A company with an established reputation like Nikon for their high-end products can sell their lower end stuff on their reputation like this. But what happens if you're in a crowded market, and don't really have the chance to build this reputation? For an example of another approach to this, take a look at Dell. At the surface, there is little to distinguish their products from those of any number of other major OEMs in the PC marketplace. Nobody is going to buy a Dell because all the cool kids use them. In fact, it is unlikely that many people on the "Edge case" of the PC market would even consider buying a Dell for one of their desktop systems, primarily as a result of their proprietary architecture and accompanying lack of easy upgradability. So what can a company like Dell do to earn status in the crowded field? Keep in mind that there's a number of enthusiasts out there who want to be on the cutting edge, but generally don't have the disposable income that it would take to do so. As a rule, these people have a tendency to be bargain hunters. Whole sites have sprung up where people can find and share deals they may find, such as FatWallet, GotApex and other boards. These people, upon finding what they consider to be a "hot deal", will usually jump on it and impulse buy, especially if it's a limited time offer. The trick is to not only give these people some "hot deals," but also to give them the ability to get something nicer than they may be used to.
Take, for example, the Dell 2001fp, a 20.1" LCD with 1600x1200 resolution. As a general rule, big LCDs tend to be expensive, out of reach of the normal user. At the usual going rate of $1049, the 2001FP isn't exactly the cheapest thing out there either, but it is cheaper than its nearest competitors, the ViewSonic VP201b and the Samsung 213T. It also has a 16ms response time panel (the 213t has a 25ms response panel, and the VP201b has the same panel as the 2001fp, but doesn't handle non-native resolutions as well.) The 2001FP also adds composite and S-Video inputs, features that the competitors don't have. This means that you're getting a monitor with extra features for less than you would pay for the competition. (Note: I recently purchased one of these myself, should my description seem more hubris-laden than one might expect.)
Of course, $1049 still isn't exactly a bargain, and you're not going to get a lot of users willing to drop that much money on a monitor, no matter how nice it is. It's when Dell starts running specials, as they have done on a fairly regular basis, that this starts to get interesting. If you know where to look, you might be able to find one of these for as much as 25% off the regular price. When I purchased mine, Dell was running one of these specials, which resulted in a final cost of $750 plus tax (total cost about $820) with free shipping. $1049 for this monitor is a moderately warm deal. $750 for this monitor, at least to the bargain hunters, is a blazing hot deal. Dell may be taking a hit on the cost by running specials, but they're also putting their product into the hands of a number of enthusiasts who probably wouldn't otherwise consider such a purchase. They'll be talking about it, and generating buzz about Dell's products. And all this is coming from people who probably wouldn't even think about buying a Dell desktop system (and probably still won't,) but who then finding later that they need another product (say a PocketPC or a notebook) will then have Dell in mind, and recall the good value of their 2001FP.

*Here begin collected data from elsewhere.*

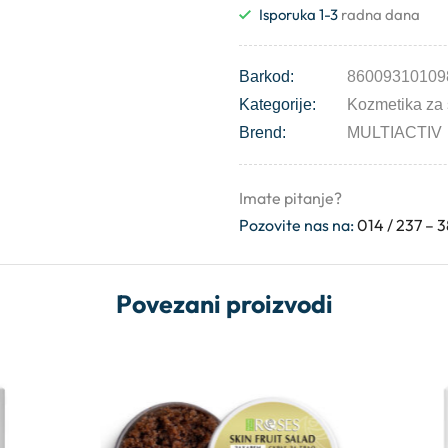
Isporuka 1-3
radna dana
Barkod:
86009310109
Kategorije:
Kozmetika za
Brend:
MULTIACTIV
Imate pitanje?
Pozovite nas na:
014 / 237 – 
Povezani proizvodi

The same thing can be said about Dell's Axim PocketPCs. In my opinion, the Axim X5 was one of the best things that has happened with the PocketPC platform so far. (Disclaimer: Yes, I own one of these too, but you probably knew that already if you actually read this thing.) Before the Axim showed, PocketPCs were something of a luxury item. At the time, you would have been hard pressed to find a PPC for much less than $300 (and that was on the low end,) putting PocketPCs firmly on this edge market in the PDA arena, basically conceding the lower end to Palm. Along comes the Axim in late 2002, starting at $199 (even lower with discounts), with specs that allow it to easily hold its own with the higher priced models from Compaq/HP and Toshiba. Suddenly, you have a significant number of enthusiasts that can now suddenly afford your product. Dell quickly grabbed a nice little chunk of the PPC market for itself with the X5, which the other PPC manufacturers then had to make lower priced models to compete with, and bringing PPCs firmly into territory formerly occupied almost completely by Palm. I still use my X5 on a regular basis (mostly for lack of much innovation in PocketPCs within that time, but that's another rant entirely, and I think the added features of Windows Mobile 2003 Second Edition will drive the addition of new features too.)
So in response to the question of the value of the edge market, I say that it's there (Where's the innovation going to come from if nobody focuses on anything but middle-of-the-road products?) but companies shouldn't underestimate the effect of selling to the not-quite-edge market.